23.02.2021 tarihli yayınında; Murat Ağırel'in kitabı "Parsel Parsel" üzerine konuşulmaya kaldığı yerden devam edilmiş, Murat Ağırel ağırlıklı olarak FETÖ bağlantısı olan, FETÖ firarisi olan ekibin tepesinde durduğu, çeşitli ihalelerle FETÖ'nün kasasının zenginleştiğini ve bununla ilgili usulsüzlüklerin üstünün örtüldüğünü iddia etmiştir. Programın devamında Özlem Gürses, Murat Ağırel'in oluşturduğu şema üzerinden BELPLAS, PORTAŞ, Belka A.Ş., Seğmenler Su, Halk Ekmek, ASKİ gibi kuruluşların birinci sac ayağı olduğunu, ikinci sac ayağının da Beyaz TV ve Ses TV gibi medya yapıları olduğunu, üçüncüsünün ise futbol kulüpleri olduğunu söylemiştir. Murat Ağırel de bunun üzerine Gökçek ailesinin siyasetle ticareti aynı şekilde yönettiğini iddia etmiştir. Murat Ağırel, oluşturduğu bir başka şema üzerine konuşurken Beyaz TV kurucularının ve çalışanlarının, Ankara'da yer alan diğer kuruluşlarda da yer aldığını, FETÖ'nün basından sorumlu kişisi Alaaddin Kaya'nın mülk sahibi olduğu yerin Beyaz TV'nin adresi olduğunu söylemiş ve neden hâlâ orada devam ettiklerini sormuştur. Ağırel, kendisine Melih Gökçek ile ilgili iddiaları neticesinde Gökçek’lerle ilgili “FETÖ'cü olduğuma yönelik iddialar ortaya atacak, itibarsızlaştırmaya çalışacak, iddiaları kadük hale getirmek için FETÖ'cü iftirası yapacak çünkü kendi geçmişini unutturacak insanlara, yediği naneleri insanlara göstermeyecek” diyerek kendisine kumpas kuracaklarını iddia etmiştir.

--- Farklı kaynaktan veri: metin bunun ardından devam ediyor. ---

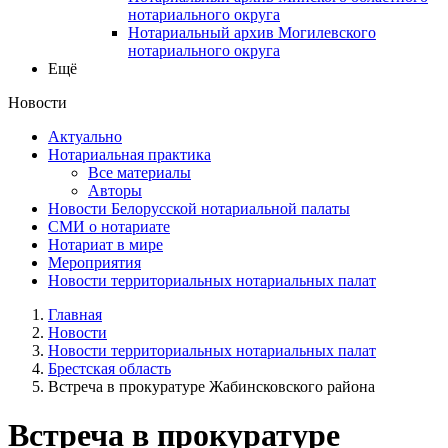
нотариального округа
Нотариальный архив Могилевского
нотариального округа
Ещё
Новости
Актуально
Нотариальная практика
Все материалы
Авторы
Новости Белорусской нотариальной палаты
СМИ о нотариате
Нотариат в мире
Мероприятия
Новости территориальных нотариальных палат
Главная
Новости
Новости территориальных нотариальных палат
Брестская область
Встреча в прокуратуре Жабинсковского района
Встреча в прокуратуре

Programda ayrıca Osman Gökçek'in Murat Ağırel'le ilgili iddialarının üzerine Murat Ağırel'in kendi adına açıklamalar yaptığı görülmüştür. Daha sonra kendisine destek tweeti atan insanların gönderilerine bazı hesapların Murat Ağırel'i suçlayan yorumlar attıklarını ve bu hesapların profillerinin sahte olduklarını ve bunun ise bir algı oluşturmak amacıyla yapılandırıldığını iddia ettiği görülmüştür.
02.03.2021 tarihli yayında ise Osman Gökçek ve Melih Gökçek'in katıldıkları TV programlarında Ağırel'in ortaya attığı iddiaları yalanladıkları ifadelerinin gerçeği yansıtmadığı konuşulmuştur. Programa emekli astsubay Erdem Kılıç katılmış ve sonra "Gökçekler'in FETÖ Bağlantısı Var Mı?" başlığı ele alınmıştır. Murat Ağırel; FETÖ için Erdem Kılıç'ın ofisine baskın yapıldığında ofiste Osman Gökçek'in kimlik fotokopisi ve vesikalık fotoğrafının çıktığını, Savcı Hikmet Usta'yla mahkeme başkanı Celal Kara'nın davaya bu durumu dahil etmediğini ve bu kişilerin de FETÖ firarisi olduğunu söylemiştir. Murat Ağırel; “Beyaz TV’nin mal sahibi FETÖ’cü Alaaddin Kaya’dır neden el konulmadı?” “Gökçek’in çocukları bir gazeteciyi dövdüğü zaman yanlarında bulunan Murat Genç isimli kişiye, kasasında 15 milyon TL sermayesi varken 12,5 milyon dolara özelleştirip, özelleştirmeden 7 ay sonra da 200 küsur milyon TL'lik ihale verip yıllarca da milyarlarca ihale verilmesi nedir?”, “Murat Genç’in uçağıyla kaç defa seyahat etmiştir?”, “Osman Gökçek Samanyolu Koleji’ndeki 5.kattaki toplantılara katılmış mıdır ve Enes Kanter’le abilik bağı nedir?” gibi birçok soru sorup bunların cevabını merak ettiğini belirtmiştir. Devamında yine bir şema ekrana getirilmiş ve Murat Ağırel; BELKO, Erkan A.Ş., Minerkom A.Ş. gibi kuruluşların isimleri üzerinden kömür hakkındaki iddiaları yer almıştır.
Söz konusu yayın nedeniyle, 6112 sayılı Yasanın 8. Maddesinin birinci paragrafı (ı) bendinde yer alan "Tarafsızlık, gerçeklik ve doğruluk ilkelerini esas almak ve toplumda özgürce kanaat oluşumuna engel olmamak zorundadır; soruşturulması basın meslek ilkeleri çerçevesinde mümkün olan haberler, soruşturulmaksızın veya doğruluğundan emin olunmaksızın yayınlanamaz;..." hükmüne aykırı olduğu gerekçesiyle idari yaptırım uygulanmasına “oy çokluğuyla” karar verildi.
Söz konusu yayın, Murat Ağırel’in yazdığı kitapta dile getirdiği konular üzerinde yapılan tartışmalardan ibaret olup program sunucusu ve katılımcıların herhangi bir küfür, hakaret ve aşağılamada bulunmadığı görülmektedir. Öte yandan söz konusu kitap halen raflarda yer almakta ve satışı serbestçe yapılmaktadır.
Kitapta dile getirilen konuların doğruluğunun, Üst Kurulun buna benzer konularda verdiği kararlarda da görüleceği üzere Üst Kurul tarafından tespitinin yapılmasına olanak yoktur. Söz konusu kitapta yer alan iddialar konusu mahkemelerin görev alanına girmekte olup, iddiaların muhataplarının ancak “Cevap ve Düzeltme” haklarını kullanabileceği açıkken yayıncı kuruluşa yaptırım uygulanması kararının hukuki olmadığı, muhalif basının susturulması gibi demokratik toplumlarda kabul edilemez bir amaca yönelik karar olduğu görüşünde olduğum için katılmadım.